The Zookeeper’s Wife
Dustin Chase
Well, I found it! No, not the best film of the year, but the yearly pre-award season movie I get excited for, based on an impeccable trailer and cast (that Sigur Rós music sealed the deal). Like “Suffragette” in 2015, “A Light Between Oceans” last year, “The Zookeeper’s Wife” takes this year’s award for advertising excellence and delivering mediocrity. Two time Oscar nominee Jessica Chastain (“The Help”, “Zero Dark Thirty”) is the selling point of the film, bringing the courageous Polish zookeeper Antonina Zabinski to life. Along with her husband, the duo helped save hundreds of Jews during WWII making this a “Schindler’s List” type vehicle. Acclaimed New Zealand director Niki Caro (“McFarland USA”) is behind the camera here. She directed both Keisha Castle Hughes (“Whale Rider”) and Charlize Theron (“North Country”) to Oscar nominations early in her career.

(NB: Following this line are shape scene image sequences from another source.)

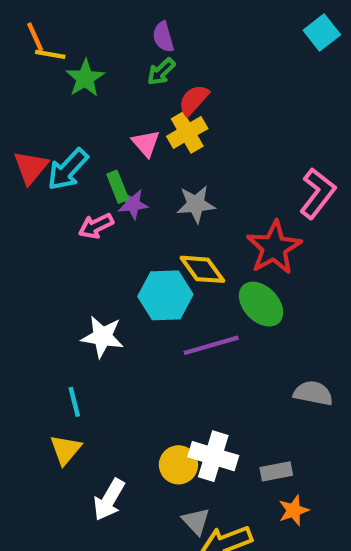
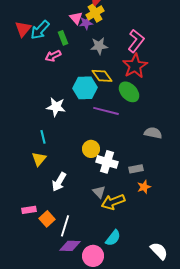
pink L-shape: (318, 193) -> (136, 41), moved
purple star: (133, 204) -> (86, 23), moved
purple line: (211, 345) -> (106, 111), turned 30
yellow circle: (178, 465) -> (91, 149), moved

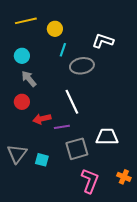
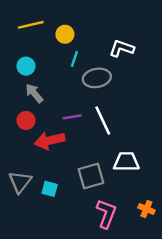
white line: (72, 102) -> (103, 120), moved
red arrow: (42, 119) -> (50, 141), size x1.4
purple line: (62, 127) -> (72, 117), moved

Jan Zabinski (Heldenbergh) and his wife Antonina (Chastain) run the Warsaw Zoo in Poland, bringing happiness to both people and animals with their exhibits. In 1939, with the world at war, the zoo was bombed and the zoo closed. Many of their most prized animals shot and killed by Nazi’s under order. Hitler’s top Zooologist Lutz Heck (Brühl) has made a deal with the Zabinski’s, taking some of the animals to his zoo for safe keeping and experimentation. With so many Jews being hauled off to the camps, Antonina proposes they shelter as many as they can hide in their basement, A Human Zoo she calls it. If their guests below hear the piano playing during the day, they must remain absolutely quiet, heard at night means safe to come out. Antonia must play a dangerous game with Heck who visits her often, while she allows his affections to shield their secret in the basement.
Takes this year’s award for advertising excellence and delivering mediocrity.
While it’s obvious Sigur Rós wasn’t doing the score for the film (although they did for “Captain Fantastic” last year), “Live by Night” composer Harry Gregson-Williams original composition does not stir the emotions. I think that’s where the film delivers the most disappointment, falling in line as a procedural WWII genre film instead of reaching out and touching the viewer. We get numerous films each year that showcase a new interesting facet of WWII (i.e. “The Woman in Gold”, “Allied”, “Anthropoid”), and the Zabinski’s certainly fit that bill. There is also an editing problem here, midway through the film, after a love scene that I suppose is more important than we realize, all of a sudden Antonina is ready to give birth. Another subplot featuring Jan joining the resistance also seems to appear out of nowhere.
I had no problem with Chastain’s accent and her performance, the material she is given, suits her fine. It’s not however, along the caliber of the material like “Miss Sloane” where she stuns the viewer with her talent. “Game of Thrones” Michael McElhatton, who might have been better cast as Jan, plays a minor character, going against his familiar Bolton persona. “The Zookeeper’s Wife” isn’t a bad film, it accomplishes the goal of bringing the Zabinski’s courageous efforts to the masses in an accessible movie. It just never rises above similar films and doesn’t pack the emotional punch the trailer almost falsely advertises. While it won’t be an Oscar contender in any category, (the March curse is obviously real), “The Zookeeper’s Wife” should please fans of the bestselling book.
Final Thought
Disappointing, not because it isn’t good, but because it isn’t great.